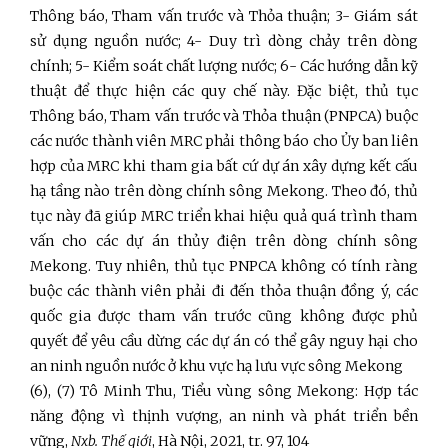
Thông báo, Tham vấn trước và Thỏa thuận; 3- Giám sát
sử dụng nguồn nước; 4- Duy trì dòng chảy trên dòng
chính; 5- Kiểm soát chất lượng nước; 6- Các hướng dẫn kỹ
thuật để thực hiện các quy chế này. Đặc biệt, thủ tục
Thông báo, Tham vấn trước và Thỏa thuận (PNPCA) buộc
các nước thành viên MRC phải thông báo cho Ủy ban liên
hợp của MRC khi tham gia bất cứ dự án xây dựng kết cấu
hạ tầng nào trên dòng chính sông Mekong. Theo đó, thủ
tục này đã giúp MRC triển khai hiệu quả quá trình tham
vấn cho các dự án thủy điện trên dòng chính sông
Mekong. Tuy nhiên, thủ tục PNPCA không có tính ràng
buộc các thành viên phải đi đến thỏa thuận đồng ý, các
quốc gia được tham vấn trước cũng không được phủ
quyết để yêu cầu dừng các dự án có thể gây nguy hại cho
an ninh nguồn nước ở khu vực hạ lưu vực sông Mekong
(6), (7) Tô Minh Thu, Tiểu vùng sông Mekong: Hợp tác
năng động vì thịnh vượng, an ninh và phát triển bền
vững,
Nxb. Thế giới
, Hà Nội, 2021, tr. 97, 104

**PROBLEM TO SOLVE**
Print the material above verbatim except the pictures.

**RESULT OF THE TASK**
Thông báo, Tham vấn trước và Thỏa thuận; 3- Giám sát
sử dụng nguồn nước; 4- Duy trì dòng chảy trên dòng
chính; 5- Kiểm soát chất lượng nước; 6- Các hướng dẫn kỹ
thuật để thực hiện các quy chế này. Đặc biệt, thủ tục
Thông báo, Tham vấn trước và Thỏa thuận (PNPCA) buộc
các nước thành viên MRC phải thông báo cho Ủy ban liên
hợp của MRC khi tham gia bất cứ dự án xây dựng kết cấu
hạ tầng nào trên dòng chính sông Mekong. Theo đó, thủ
tục này đã giúp MRC triển khai hiệu quả quá trình tham
vấn cho các dự án thủy điện trên dòng chính sông
Mekong. Tuy nhiên, thủ tục PNPCA không có tính ràng
buộc các thành viên phải đi đến thỏa thuận đồng ý, các
quốc gia được tham vấn trước cũng không được phủ
quyết để yêu cầu dừng các dự án có thể gây nguy hại cho
an ninh nguồn nước ở khu vực hạ lưu vực sông Mekong
(6), (7) Tô Minh Thu, Tiểu vùng sông Mekong: Hợp tác
năng động vì thịnh vượng, an ninh và phát triển bền
vững,
Nxb. Thế giới
, Hà Nội, 2021, tr. 97, 104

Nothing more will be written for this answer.